Materials and methods

Study population

Participants of this study are community-dwellers from Kinshasa/DRC diagnosed with dementia and selected from a prevalence study of dementia (Ikanga et al., 2023b). Study design details have been published previously (Ikanga et al., 2023b). Briefly, participants were included if they were at least 65 years or older, had a family member or close friend to serve as an informant, and fluent in French or Lingala. We excluded individuals who had history of schizophrenia, neurological, or other medical conditions potentially affecting the central nervous system (CNS), yielding a sample of 1,432 eligible participants. To establish neurological status in the absence of established diagnostic criteria for AD in Sub-Saharan Africa (SSA), we screened eligible participants using the Alzheimer’s Questionnaire (AQ) (Malek-Ahmadi and Sabbagh, 2015) and the Community Screening Instrument for Dementia (CSID) (Hall et al., 2000; Imarhiagbe et al., 2005). The AQ assesses activities of daily living and symptoms of AD in participants (Hall et al., 2000). The CSID Questionnaire, used in several SSA dementia studies (Akinyemi et al., 2014; Farombi et al., 2016; Ogbimi et al., 2023), was used to screen cognitive abilities.

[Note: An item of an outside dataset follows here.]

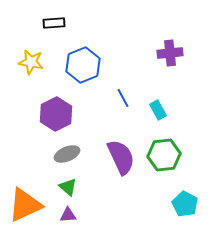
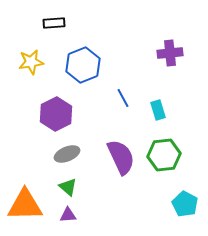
yellow star: rotated 20 degrees counterclockwise
cyan rectangle: rotated 12 degrees clockwise
orange triangle: rotated 24 degrees clockwise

Based on cognitive and functional deficits per the Diagnostic and Statistical Manual of Mental Disorders, Fifth Edition, Text Revision (DSM-5-TR) diagnostic criteria (American Psychiatric Association, 2013), we classified eligible participants using CSID cut-offs from a previous study conducted in Congo-Brazzaville, the closest city from Kinshasa (Guerchet et al., 2010). Similar to our prior study (Ikanga et al., 2023b), eligible participants were classified using CSID and AQ scores (see Figure 1) which resulted in 1,161 individuals being excluded based on their having only mild neurocognitive disorder (MND) or subjective cognitive impairment.

FIGURE 1

Figure 1. Flow chart of recruitment status from those assessed for eligibility at enrollment (n = 1,432) to the individuals that were allocated to the dementia and donated blood for biomarkers (n = 45).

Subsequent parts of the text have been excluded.